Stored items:
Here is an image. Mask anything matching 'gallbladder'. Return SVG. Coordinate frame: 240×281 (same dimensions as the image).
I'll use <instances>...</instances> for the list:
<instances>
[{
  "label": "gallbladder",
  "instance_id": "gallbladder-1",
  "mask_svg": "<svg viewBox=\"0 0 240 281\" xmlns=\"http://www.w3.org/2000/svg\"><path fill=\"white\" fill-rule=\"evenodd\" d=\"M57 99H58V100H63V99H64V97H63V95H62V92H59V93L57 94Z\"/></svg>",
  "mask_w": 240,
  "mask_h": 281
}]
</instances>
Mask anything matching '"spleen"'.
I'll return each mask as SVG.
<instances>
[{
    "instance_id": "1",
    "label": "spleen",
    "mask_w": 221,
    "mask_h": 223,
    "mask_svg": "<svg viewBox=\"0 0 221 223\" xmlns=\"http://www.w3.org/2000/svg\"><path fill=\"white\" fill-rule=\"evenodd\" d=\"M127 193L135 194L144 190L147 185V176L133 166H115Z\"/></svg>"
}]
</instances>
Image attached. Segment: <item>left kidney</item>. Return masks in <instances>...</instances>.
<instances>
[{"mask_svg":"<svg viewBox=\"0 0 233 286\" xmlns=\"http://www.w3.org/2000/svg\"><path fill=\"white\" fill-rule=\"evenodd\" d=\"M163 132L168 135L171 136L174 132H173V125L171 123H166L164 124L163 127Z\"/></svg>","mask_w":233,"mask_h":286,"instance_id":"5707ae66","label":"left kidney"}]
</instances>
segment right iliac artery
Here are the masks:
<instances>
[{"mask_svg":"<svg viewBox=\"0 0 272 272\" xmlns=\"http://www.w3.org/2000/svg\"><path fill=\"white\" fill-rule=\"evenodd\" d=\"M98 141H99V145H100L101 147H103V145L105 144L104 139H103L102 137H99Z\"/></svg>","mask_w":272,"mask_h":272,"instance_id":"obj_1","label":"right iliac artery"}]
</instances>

• _Instructions to follow_:
Would you print all of the records exactly as they were given?

• _Your response_:
Here is an image. Mask anything matching 'gallbladder'. Return SVG. Coordinate frame: 240×281 (same dimensions as the image).
I'll use <instances>...</instances> for the list:
<instances>
[{
  "label": "gallbladder",
  "instance_id": "gallbladder-1",
  "mask_svg": "<svg viewBox=\"0 0 240 281\" xmlns=\"http://www.w3.org/2000/svg\"><path fill=\"white\" fill-rule=\"evenodd\" d=\"M57 99H58V100H63V99H64V97H63V95H62V92H59V93L57 94Z\"/></svg>",
  "mask_w": 240,
  "mask_h": 281
}]
</instances>
Mask anything matching '"spleen"'.
I'll return each mask as SVG.
<instances>
[{
    "instance_id": "1",
    "label": "spleen",
    "mask_w": 221,
    "mask_h": 223,
    "mask_svg": "<svg viewBox=\"0 0 221 223\" xmlns=\"http://www.w3.org/2000/svg\"><path fill=\"white\" fill-rule=\"evenodd\" d=\"M127 193L135 194L144 190L147 185V176L133 166H115Z\"/></svg>"
}]
</instances>
Image attached. Segment: <item>left kidney</item>. Return masks in <instances>...</instances>.
<instances>
[{"mask_svg":"<svg viewBox=\"0 0 233 286\" xmlns=\"http://www.w3.org/2000/svg\"><path fill=\"white\" fill-rule=\"evenodd\" d=\"M163 132L168 135L171 136L174 132H173V125L171 123H166L164 124L163 127Z\"/></svg>","mask_w":233,"mask_h":286,"instance_id":"5707ae66","label":"left kidney"}]
</instances>
segment right iliac artery
Here are the masks:
<instances>
[{"mask_svg":"<svg viewBox=\"0 0 272 272\" xmlns=\"http://www.w3.org/2000/svg\"><path fill=\"white\" fill-rule=\"evenodd\" d=\"M98 141H99V145H100L101 147H103V145L105 144L104 139H103L102 137H99Z\"/></svg>","mask_w":272,"mask_h":272,"instance_id":"obj_1","label":"right iliac artery"}]
</instances>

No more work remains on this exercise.